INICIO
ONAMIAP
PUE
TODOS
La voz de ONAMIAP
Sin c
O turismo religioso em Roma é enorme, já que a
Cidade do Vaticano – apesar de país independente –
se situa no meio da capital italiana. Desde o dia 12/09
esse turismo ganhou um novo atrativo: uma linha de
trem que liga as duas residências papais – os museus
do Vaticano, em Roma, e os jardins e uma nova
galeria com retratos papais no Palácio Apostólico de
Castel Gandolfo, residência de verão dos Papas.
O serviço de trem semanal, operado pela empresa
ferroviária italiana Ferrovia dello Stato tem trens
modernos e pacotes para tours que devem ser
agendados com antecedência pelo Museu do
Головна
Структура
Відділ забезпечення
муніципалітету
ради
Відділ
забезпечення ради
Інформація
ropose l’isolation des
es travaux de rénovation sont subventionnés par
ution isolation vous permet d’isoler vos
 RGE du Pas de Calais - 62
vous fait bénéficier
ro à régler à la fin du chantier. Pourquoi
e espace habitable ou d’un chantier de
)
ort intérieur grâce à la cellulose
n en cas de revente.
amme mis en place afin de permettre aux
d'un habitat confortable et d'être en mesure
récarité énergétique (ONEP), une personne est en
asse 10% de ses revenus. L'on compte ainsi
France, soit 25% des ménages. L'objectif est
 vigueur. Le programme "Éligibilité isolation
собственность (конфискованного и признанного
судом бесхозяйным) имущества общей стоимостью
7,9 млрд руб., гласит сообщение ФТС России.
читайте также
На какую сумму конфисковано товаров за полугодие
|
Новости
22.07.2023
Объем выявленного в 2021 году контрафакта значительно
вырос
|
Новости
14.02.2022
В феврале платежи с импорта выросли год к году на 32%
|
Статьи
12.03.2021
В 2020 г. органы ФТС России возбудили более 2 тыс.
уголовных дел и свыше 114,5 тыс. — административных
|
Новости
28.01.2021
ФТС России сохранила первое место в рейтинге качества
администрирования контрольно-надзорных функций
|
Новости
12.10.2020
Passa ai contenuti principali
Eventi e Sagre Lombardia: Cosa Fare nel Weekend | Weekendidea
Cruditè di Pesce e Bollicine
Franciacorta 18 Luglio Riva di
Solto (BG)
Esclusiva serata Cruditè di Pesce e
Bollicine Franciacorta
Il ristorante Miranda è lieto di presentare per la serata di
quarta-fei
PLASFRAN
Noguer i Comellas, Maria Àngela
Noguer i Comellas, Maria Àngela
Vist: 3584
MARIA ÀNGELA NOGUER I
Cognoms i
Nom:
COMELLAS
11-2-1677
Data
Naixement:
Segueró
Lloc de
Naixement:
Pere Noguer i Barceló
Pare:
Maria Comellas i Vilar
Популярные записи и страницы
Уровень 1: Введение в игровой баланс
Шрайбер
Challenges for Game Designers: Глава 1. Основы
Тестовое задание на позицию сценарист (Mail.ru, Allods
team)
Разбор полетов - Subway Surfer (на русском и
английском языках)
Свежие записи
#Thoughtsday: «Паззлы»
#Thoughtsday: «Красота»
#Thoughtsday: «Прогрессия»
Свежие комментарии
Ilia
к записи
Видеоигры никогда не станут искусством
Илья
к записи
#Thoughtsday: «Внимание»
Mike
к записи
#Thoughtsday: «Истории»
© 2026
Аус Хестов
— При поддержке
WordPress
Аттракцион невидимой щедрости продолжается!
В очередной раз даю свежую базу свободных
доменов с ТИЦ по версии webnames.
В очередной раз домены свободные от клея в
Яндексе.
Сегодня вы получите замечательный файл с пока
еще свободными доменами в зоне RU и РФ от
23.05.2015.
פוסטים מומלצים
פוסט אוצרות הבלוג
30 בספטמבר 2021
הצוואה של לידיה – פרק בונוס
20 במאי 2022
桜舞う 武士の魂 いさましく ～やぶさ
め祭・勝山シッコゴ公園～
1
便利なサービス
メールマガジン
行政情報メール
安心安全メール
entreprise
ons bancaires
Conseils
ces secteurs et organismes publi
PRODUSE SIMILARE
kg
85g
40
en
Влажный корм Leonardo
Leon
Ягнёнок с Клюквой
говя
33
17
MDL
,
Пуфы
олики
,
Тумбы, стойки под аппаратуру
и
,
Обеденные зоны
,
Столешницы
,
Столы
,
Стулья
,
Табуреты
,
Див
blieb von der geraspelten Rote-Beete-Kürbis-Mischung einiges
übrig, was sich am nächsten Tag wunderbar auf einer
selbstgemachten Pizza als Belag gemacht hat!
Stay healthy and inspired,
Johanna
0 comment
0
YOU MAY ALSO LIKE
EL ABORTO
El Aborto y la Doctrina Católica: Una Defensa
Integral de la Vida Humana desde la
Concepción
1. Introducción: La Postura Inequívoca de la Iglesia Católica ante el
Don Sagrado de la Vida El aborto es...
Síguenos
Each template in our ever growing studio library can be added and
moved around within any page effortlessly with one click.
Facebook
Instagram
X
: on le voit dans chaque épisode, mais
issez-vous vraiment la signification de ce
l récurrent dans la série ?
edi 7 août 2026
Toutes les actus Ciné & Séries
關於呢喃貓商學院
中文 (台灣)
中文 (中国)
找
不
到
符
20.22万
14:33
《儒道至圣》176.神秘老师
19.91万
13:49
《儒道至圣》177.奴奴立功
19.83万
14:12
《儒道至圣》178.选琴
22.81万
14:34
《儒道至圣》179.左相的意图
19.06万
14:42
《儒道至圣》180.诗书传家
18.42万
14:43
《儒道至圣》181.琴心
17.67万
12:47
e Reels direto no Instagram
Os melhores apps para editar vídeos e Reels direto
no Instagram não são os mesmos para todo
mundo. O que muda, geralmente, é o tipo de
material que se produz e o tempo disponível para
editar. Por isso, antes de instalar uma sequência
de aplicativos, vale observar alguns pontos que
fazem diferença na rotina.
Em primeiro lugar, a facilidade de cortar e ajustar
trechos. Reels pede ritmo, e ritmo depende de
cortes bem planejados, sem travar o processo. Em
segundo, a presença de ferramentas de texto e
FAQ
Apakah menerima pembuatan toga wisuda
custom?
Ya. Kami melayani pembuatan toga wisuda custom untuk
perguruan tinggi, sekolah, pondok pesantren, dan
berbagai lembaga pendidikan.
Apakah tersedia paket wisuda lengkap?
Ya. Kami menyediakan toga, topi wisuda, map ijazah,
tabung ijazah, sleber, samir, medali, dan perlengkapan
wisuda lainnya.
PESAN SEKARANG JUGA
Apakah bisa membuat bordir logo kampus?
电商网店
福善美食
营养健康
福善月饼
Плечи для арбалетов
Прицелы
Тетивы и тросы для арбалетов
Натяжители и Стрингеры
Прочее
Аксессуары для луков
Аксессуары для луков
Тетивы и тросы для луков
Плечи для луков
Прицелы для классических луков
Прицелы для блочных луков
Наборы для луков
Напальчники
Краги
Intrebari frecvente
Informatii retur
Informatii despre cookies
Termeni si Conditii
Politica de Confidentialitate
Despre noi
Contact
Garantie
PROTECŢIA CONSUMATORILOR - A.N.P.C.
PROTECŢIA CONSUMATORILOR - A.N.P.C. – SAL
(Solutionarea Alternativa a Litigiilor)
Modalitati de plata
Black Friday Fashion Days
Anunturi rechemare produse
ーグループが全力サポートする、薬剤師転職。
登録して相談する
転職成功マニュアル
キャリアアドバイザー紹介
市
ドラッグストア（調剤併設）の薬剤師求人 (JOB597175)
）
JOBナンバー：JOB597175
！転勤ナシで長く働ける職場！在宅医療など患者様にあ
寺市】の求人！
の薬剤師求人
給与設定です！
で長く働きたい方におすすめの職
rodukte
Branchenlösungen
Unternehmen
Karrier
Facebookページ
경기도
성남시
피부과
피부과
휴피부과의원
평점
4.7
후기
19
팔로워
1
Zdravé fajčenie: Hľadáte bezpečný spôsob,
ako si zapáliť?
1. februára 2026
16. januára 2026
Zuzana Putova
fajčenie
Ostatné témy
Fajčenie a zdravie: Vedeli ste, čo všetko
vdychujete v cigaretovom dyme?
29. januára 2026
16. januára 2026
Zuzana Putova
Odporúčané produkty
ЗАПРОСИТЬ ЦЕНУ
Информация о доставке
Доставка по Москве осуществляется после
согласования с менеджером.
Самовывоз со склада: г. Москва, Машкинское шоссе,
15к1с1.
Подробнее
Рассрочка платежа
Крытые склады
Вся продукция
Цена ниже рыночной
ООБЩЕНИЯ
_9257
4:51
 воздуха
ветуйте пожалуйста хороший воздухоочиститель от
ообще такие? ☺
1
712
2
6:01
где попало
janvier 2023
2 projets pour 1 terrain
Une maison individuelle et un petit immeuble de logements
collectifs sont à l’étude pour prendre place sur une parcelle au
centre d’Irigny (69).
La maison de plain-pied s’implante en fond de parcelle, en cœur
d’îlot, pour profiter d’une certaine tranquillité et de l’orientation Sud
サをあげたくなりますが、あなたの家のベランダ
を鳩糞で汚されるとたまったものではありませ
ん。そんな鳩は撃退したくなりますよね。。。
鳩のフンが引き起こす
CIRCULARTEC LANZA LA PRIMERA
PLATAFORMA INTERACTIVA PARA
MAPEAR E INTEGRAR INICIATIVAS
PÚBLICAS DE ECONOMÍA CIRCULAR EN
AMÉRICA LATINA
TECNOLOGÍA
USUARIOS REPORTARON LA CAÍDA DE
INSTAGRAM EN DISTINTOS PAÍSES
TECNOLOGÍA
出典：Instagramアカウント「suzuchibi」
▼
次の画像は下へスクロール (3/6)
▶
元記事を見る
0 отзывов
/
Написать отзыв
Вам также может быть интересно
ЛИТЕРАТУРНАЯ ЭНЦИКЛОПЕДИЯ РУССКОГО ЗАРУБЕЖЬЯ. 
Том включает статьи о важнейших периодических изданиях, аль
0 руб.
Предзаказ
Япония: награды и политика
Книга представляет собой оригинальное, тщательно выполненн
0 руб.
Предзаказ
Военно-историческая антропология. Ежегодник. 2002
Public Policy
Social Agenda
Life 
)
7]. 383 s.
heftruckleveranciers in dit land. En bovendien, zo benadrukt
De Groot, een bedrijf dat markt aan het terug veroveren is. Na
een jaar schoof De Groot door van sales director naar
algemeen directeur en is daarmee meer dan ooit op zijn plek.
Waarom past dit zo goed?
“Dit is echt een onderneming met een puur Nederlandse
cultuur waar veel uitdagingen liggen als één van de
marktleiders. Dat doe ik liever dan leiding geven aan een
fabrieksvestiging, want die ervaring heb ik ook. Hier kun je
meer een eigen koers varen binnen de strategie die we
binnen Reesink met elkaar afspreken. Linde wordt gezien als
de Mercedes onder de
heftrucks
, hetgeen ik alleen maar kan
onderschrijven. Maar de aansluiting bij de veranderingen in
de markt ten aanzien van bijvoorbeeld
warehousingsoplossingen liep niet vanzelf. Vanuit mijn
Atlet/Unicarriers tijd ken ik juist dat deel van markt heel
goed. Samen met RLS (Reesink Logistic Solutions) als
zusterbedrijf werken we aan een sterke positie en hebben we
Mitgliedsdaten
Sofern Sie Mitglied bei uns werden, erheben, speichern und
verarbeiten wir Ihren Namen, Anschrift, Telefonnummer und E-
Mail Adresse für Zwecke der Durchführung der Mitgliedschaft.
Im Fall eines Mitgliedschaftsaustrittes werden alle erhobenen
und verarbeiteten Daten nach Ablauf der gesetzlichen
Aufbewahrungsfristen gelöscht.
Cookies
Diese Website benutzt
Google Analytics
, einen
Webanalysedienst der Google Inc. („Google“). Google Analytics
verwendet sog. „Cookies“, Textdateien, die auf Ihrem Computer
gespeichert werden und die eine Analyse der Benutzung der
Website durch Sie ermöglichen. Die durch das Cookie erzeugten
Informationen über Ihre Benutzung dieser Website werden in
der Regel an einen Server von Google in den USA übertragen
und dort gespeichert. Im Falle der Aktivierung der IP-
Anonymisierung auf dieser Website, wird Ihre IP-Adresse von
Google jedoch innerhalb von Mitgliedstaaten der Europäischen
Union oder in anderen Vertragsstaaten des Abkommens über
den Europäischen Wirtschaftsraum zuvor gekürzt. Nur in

INSTRUCTIONS FOR THE TASK: From the first line of the data through the line with "esse turismo ganhou", quote each line exactly and add nothing else.

COMPLETED TASK:
INICIO
ONAMIAP
PUE
TODOS
La voz de ONAMIAP
Sin c
O turismo religioso em Roma é enorme, já que a
Cidade do Vaticano – apesar de país independente –
se situa no meio da capital italiana. Desde o dia 12/09
esse turismo ganhou um novo atrativo: uma linha de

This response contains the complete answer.